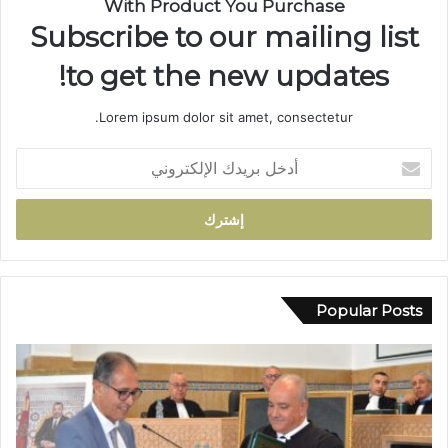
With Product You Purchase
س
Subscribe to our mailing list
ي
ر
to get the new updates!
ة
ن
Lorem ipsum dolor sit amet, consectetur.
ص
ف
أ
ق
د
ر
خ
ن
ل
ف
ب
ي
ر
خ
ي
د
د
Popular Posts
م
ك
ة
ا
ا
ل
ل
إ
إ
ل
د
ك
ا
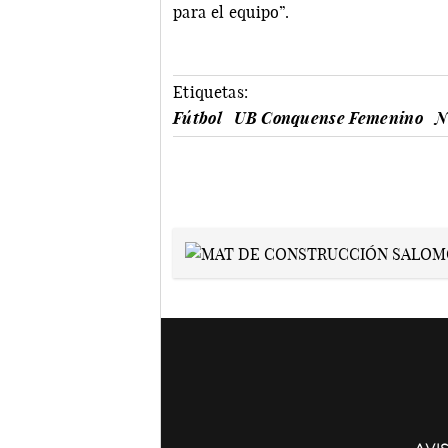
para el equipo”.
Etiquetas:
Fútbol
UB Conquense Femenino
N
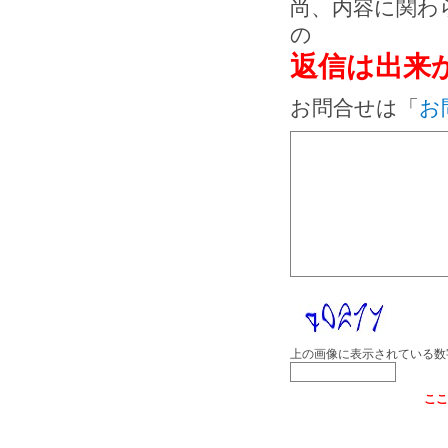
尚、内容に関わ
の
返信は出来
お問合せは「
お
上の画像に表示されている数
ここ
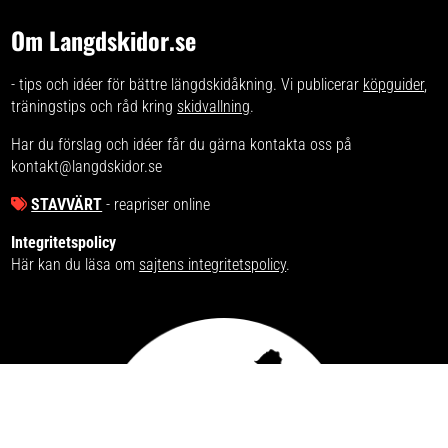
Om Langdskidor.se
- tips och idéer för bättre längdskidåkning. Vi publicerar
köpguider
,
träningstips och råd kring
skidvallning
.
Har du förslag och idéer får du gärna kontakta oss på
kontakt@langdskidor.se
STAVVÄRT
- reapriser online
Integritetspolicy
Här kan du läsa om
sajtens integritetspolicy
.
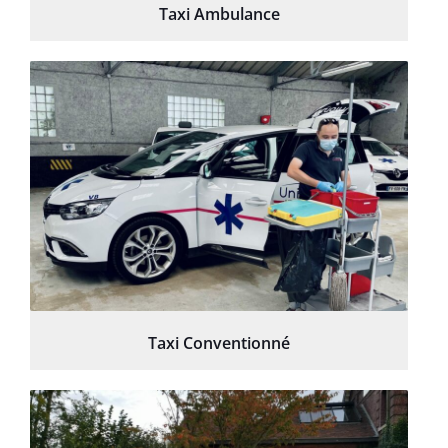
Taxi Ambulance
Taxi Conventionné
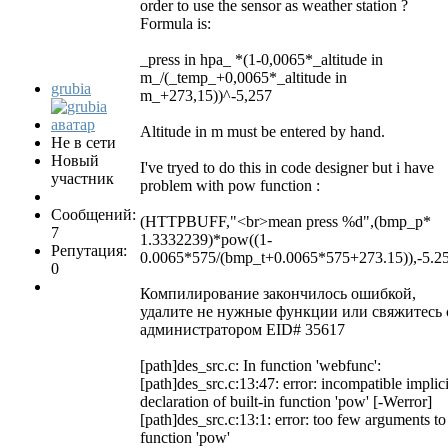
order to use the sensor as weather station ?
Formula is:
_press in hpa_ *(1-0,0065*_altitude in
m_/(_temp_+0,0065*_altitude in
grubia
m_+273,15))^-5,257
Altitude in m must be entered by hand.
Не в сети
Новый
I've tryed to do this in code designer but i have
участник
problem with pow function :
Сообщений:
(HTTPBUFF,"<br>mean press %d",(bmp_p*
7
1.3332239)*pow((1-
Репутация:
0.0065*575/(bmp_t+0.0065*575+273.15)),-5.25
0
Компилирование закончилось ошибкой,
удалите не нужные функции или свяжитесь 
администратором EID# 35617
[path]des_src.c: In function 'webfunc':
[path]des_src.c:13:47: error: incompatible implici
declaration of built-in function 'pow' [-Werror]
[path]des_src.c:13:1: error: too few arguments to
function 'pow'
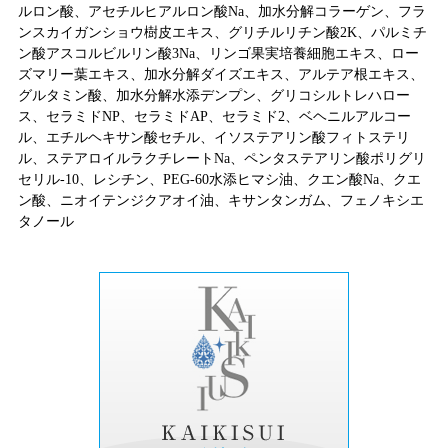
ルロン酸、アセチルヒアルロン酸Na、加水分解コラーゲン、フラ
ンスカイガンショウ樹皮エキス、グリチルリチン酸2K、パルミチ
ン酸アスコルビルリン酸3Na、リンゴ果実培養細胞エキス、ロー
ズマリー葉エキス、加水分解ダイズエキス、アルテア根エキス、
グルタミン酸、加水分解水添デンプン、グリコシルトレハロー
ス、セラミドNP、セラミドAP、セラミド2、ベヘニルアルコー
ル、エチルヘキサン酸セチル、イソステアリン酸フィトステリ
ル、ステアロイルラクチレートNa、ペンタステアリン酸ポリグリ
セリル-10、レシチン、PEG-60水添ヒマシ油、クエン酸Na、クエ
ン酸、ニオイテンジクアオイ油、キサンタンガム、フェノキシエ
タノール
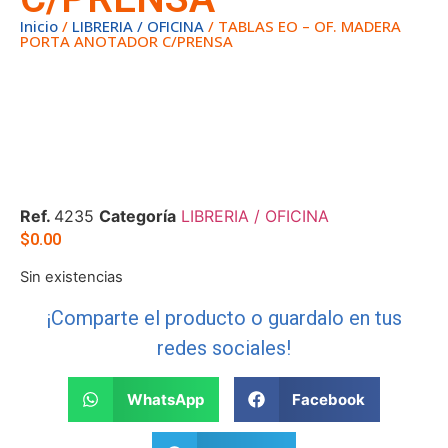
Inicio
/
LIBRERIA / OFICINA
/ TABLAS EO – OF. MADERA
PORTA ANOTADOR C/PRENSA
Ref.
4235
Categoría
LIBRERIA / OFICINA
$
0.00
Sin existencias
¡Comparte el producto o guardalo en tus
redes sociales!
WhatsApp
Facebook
-*-
What is needed is a verbatim copy of the lines running from the one with "- tips och idéer" through the last line of the listing above, excluding any pictures.

▸ **Answer to this exercise**:
- tips och idéer för bättre längdskidåkning. Vi publicerar
köpguider
,
träningstips och råd kring
skidvallning
.
Har du förslag och idéer får du gärna kontakta oss på
kontakt@langdskidor.se
STAVVÄRT
- reapriser online
Integritetspolicy
Här kan du läsa om
sajtens integritetspolicy
.
Taxi Ambulance
Taxi Conventionné
order to use the sensor as weather station ?
Formula is:
_press in hpa_ *(1-0,0065*_altitude in
m_/(_temp_+0,0065*_altitude in
grubia
m_+273,15))^-5,257
Altitude in m must be entered by hand.
Не в сети
Новый
I've tryed to do this in code designer but i have
участник
problem with pow function :
Сообщений:
(HTTPBUFF,"<br>mean press %d",(bmp_p*
7
1.3332239)*pow((1-
Репутация:
0.0065*575/(bmp_t+0.0065*575+273.15)),-5.25
0
Компилирование закончилось ошибкой,
удалите не нужные функции или свяжитесь 
администратором EID# 35617
[path]des_src.c: In function 'webfunc':
[path]des_src.c:13:47: error: incompatible implici
declaration of built-in function 'pow' [-Werror]
[path]des_src.c:13:1: error: too few arguments to
function 'pow'
ルロン酸、アセチルヒアルロン酸Na、加水分解コラーゲン、フラ
ンスカイガンショウ樹皮エキス、グリチルリチン酸2K、パルミチ
ン酸アスコルビルリン酸3Na、リンゴ果実培養細胞エキス、ロー
ズマリー葉エキス、加水分解ダイズエキス、アルテア根エキス、
グルタミン酸、加水分解水添デンプン、グリコシルトレハロー
ス、セラミドNP、セラミドAP、セラミド2、ベヘニルアルコー
ル、エチルヘキサン酸セチル、イソステアリン酸フィトステリ
ル、ステアロイルラクチレートNa、ペンタステアリン酸ポリグリ
セリル-10、レシチン、PEG-60水添ヒマシ油、クエン酸Na、クエ
ン酸、ニオイテンジクアオイ油、キサンタンガム、フェノキシエ
タノール
Inicio
/
LIBRERIA / OFICINA
/ TABLAS EO – OF. MADERA
PORTA ANOTADOR C/PRENSA
Ref.
4235
Categoría
LIBRERIA / OFICINA
$
0.00
Sin existencias
¡Comparte el producto o guardalo en tus
redes sociales!
WhatsApp
Facebook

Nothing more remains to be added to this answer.